Nov 2, 2023
Large Language Models Understand and Can Be Enhanced by Emotional Stimuli
A short explainer on EmotionPrompt and how emotional stimuli can affect LLM task performance.
Have you ever wondered if LLM's have or could feel emotions? A recent paper "Large Language Models Understand and Can be Enhanced by Emotional Stimuli" explores how emotional prompts affect Large Language Models (LLMs), focusing on understanding whether LLMs can truly understand and improve by emotional stimuli. EmotionPrompt is introduced as a mechanism to boost LLM performance using emotional cues. By integrating original prompts with emotional stimuli, EmotionPrompt aims to make LLMs not only linguistically adept but also emotionally resonant.
Experiments & Findings
Authors conducted automatic experiments on 45 tasks using various LLMs, including Flan-T5-Large, Vicuna, Llama 2, BLOOM, ChatGPT, and GPT-4. The tasks covered deterministic and generative applications. Additionally, a human study with 106 participants was carried out to assess generative tasks.

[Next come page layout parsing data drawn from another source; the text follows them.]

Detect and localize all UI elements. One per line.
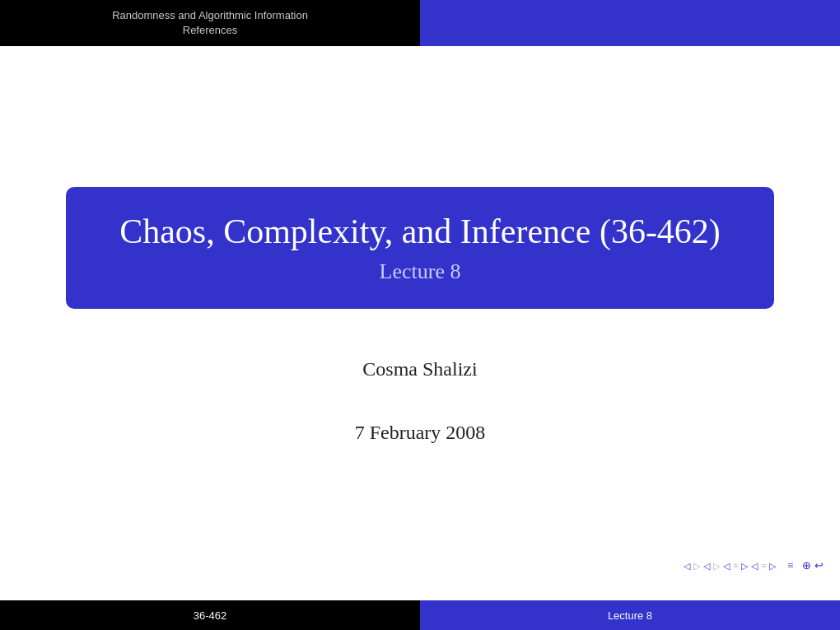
bottom-navigation-bar: 36-462 Lecture 8 <box>0 600 840 630</box>
nav-left-arrow-4[interactable]: ◁ <box>751 561 758 572</box>
navigation-controls[interactable]: ◁ ▷ ◁ ▷ ◁ ≡ ▷ ◁ ≡ ▷ ≡ ⊕ ↩ <box>684 559 824 572</box>
main-content-area: Chaos, Complexity, and Inference (36-462… <box>0 46 840 584</box>
zoom-icon[interactable]: ⊕ <box>802 559 811 572</box>
lecture-label: Lecture 8 <box>608 609 652 622</box>
top-bar-right-section <box>420 0 840 46</box>
lecture-number: Lecture 8 <box>107 259 733 284</box>
bottom-bar-right-section: Lecture 8 <box>420 600 840 630</box>
nav-right-arrow-1[interactable]: ▷ <box>741 561 748 572</box>
author-name: Cosma Shalizi <box>362 358 477 380</box>
course-title: Chaos, Complexity, and Inference (36-462… <box>107 212 733 251</box>
title-box: Chaos, Complexity, and Inference (36-462… <box>66 187 774 309</box>
top-navigation-bar: Randomness and Algorithmic Information R… <box>0 0 840 46</box>
align-icon[interactable]: ≡ <box>787 559 793 572</box>
nav-left-arrow-1[interactable]: ◁ <box>684 561 690 572</box>
back-icon[interactable]: ↩ <box>814 559 824 572</box>
lecture-date: 7 February 2008 <box>355 422 486 444</box>
bottom-bar-left-section: 36-462 <box>0 600 420 630</box>
section-title-line2: References <box>183 24 237 36</box>
section-title-line1: Randomness and Algorithmic Information <box>112 9 308 21</box>
nav-left-arrow-3[interactable]: ◁ <box>723 561 730 572</box>
nav-left-arrow-2[interactable]: ◁ <box>703 561 710 572</box>
top-bar-left-section: Randomness and Algorithmic Information R… <box>0 0 420 46</box>
course-code: 36-462 <box>194 609 226 622</box>
nav-right-arrow-2[interactable]: ▷ <box>769 561 776 572</box>
slide-section-title: Randomness and Algorithmic Information R… <box>112 8 308 38</box>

EmotionPrompt demonstrated significant improvements: 8.00% relative performance boost in Instruction Induction, 115% improvement in BIG-Bench, 10.9% average enhancement in human study metrics like performance, truthfulness, and responsibility.
Prompt examples
Researchers added emotional value to the prompt by attaching emotional phrases to them. Those short phrases are called "stimuli". Stimuli includes phrases like:
- This is very important to my career
- Are you sure?
- and even longer phrases: Are you sure that's your final answer? Believe in your abilities and strive for excellence. Your hard work will yield remarkable results.
How to gain most of it?
There are a few significant findings that authors presented:
- Higher temperature: EmotionPrompt is more effective at higher temperature settings and exhibits greater robustness compared to vanilla prompts.
- Combined stimuli: More emotional stimuli generally lead to better performance. But there is no need of adding multiple stimuli when sole stimuli already achieves good performance. Interestingly combinations from different psychological theories can also boost the performance.
Additionally, it is worth mentioning that different tasks require different emotional stimuli for optimal performance. Larger models, like Vicuna and Llama 2, tend to benefit more from it, and (no surprise) pre-training strategies influence EmotionPrompt's performance.
Conclusion
This research opens new doors for interdisciplinary studies combining LLMs and psychology. While the paper provides insights into why EmotionPrompt works, a deeper understanding is needed, especially from data science perspective.
Authors are positive that more analysis and understanding can help to better understand the "magic" behind the emotional intelligence of LLMs.